Plus every engine (inc the new 3 series) are 4 pot turbo types. This seems to be the last of the NA grunt engines and the one thing I really miss from when I had my Corrado VR6 is the noise.

One other option was the new Focus ST but that's still too new/expensive like the Octy.

Prob going for this tomorrow!


----------



## Bigstuff (Mar 2, 2012)

thats nice


----------



## SteveyG (Apr 1, 2007)

Enjoy. They're a bit thirsty though - managed 30mpg the other day


----------



## ardandy (Aug 18, 2006)

Paid the difference, done and it's mine. 

Picking up Saturday.


----------



## SteveTDCi (Feb 8, 2006)

Well done, enjoy the new car


----------



## CzechRich (Jul 25, 2008)

Budget for some winter tyres as you are in Yorkshire.

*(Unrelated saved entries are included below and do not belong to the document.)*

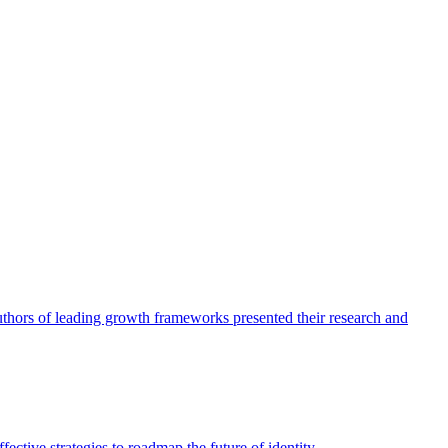
authors of leading growth frameworks presented their research and
ective strategies to roadmap the future of identity.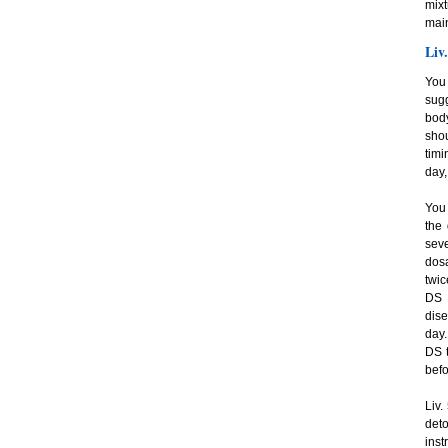
mixt
main
Liv
You 
sugg
body
shou
timi
day,
You 
the
seve
dosa
twic
DS 
dise
day.
DS t
befo
Liv.
det
inst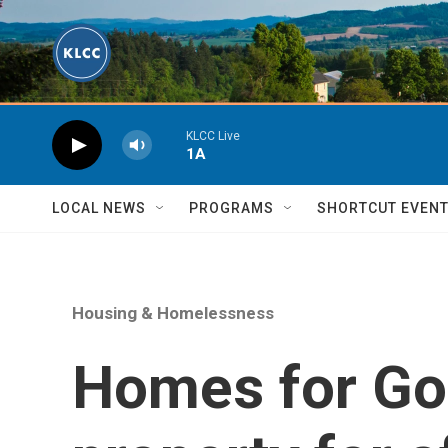
Skip to main content
KLCC Live
1A
LOCAL NEWS
PROGRAMS
SHORTCUT EVEN
Housing & Homelessness
Homes for Go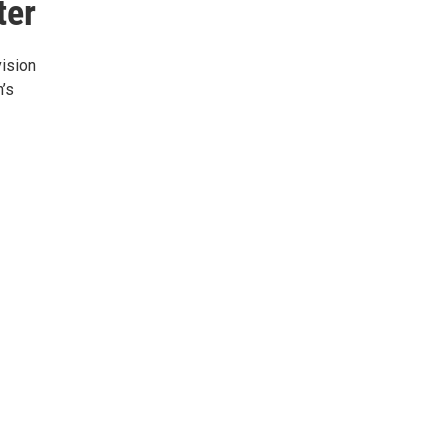
ter
ision
’s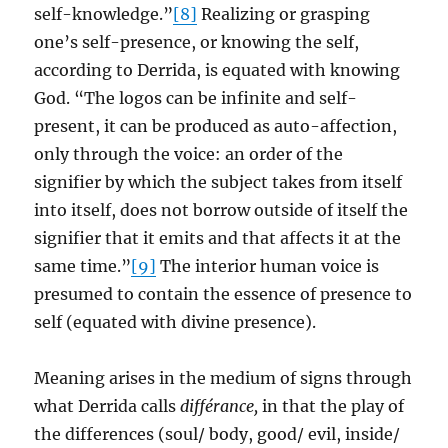
self-knowledge.”
[8]
Realizing or grasping
one’s self-presence, or knowing the self,
according to Derrida, is equated with knowing
God. “The logos can be infinite and self-
present, it can be produced as auto-affection,
only through the voice: an order of the
signifier by which the subject takes from itself
into itself, does not borrow outside of itself the
signifier that it emits and that affects it at the
same time.”
[9]
The interior human voice is
presumed to contain the essence of presence to
self (equated with divine presence).
Meaning arises in the medium of signs through
what Derrida calls
différance,
in that the play of
the differences (soul/ body, good/ evil, inside/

Good deals on oponeo and mytyres

Both do complete sets with wheels, way cheaper than dealer.

Rear drive BMW and snow dont mix.


----------



## ardandy (Aug 18, 2006)

I'm not paying money to get to work more!


----------



## robertdon777 (Nov 3, 2005)

Snow socks ftw.


----------



## Exotica (Feb 27, 2006)

Take DSC off , lower pressures and floor it .


----------



## ardandy (Aug 18, 2006)

I prefer;

Snowed in. Can't go to work. Stay home.


----------



## ardandy (Aug 18, 2006)

Does anyone know of a winter tyre package place online?


----------



## CzechRich (Jul 25, 2008)

As I said, mytyres are good, complete packages come all fitted as new.

http://www.mytyres.co.uk/Complete_wheels.html


----------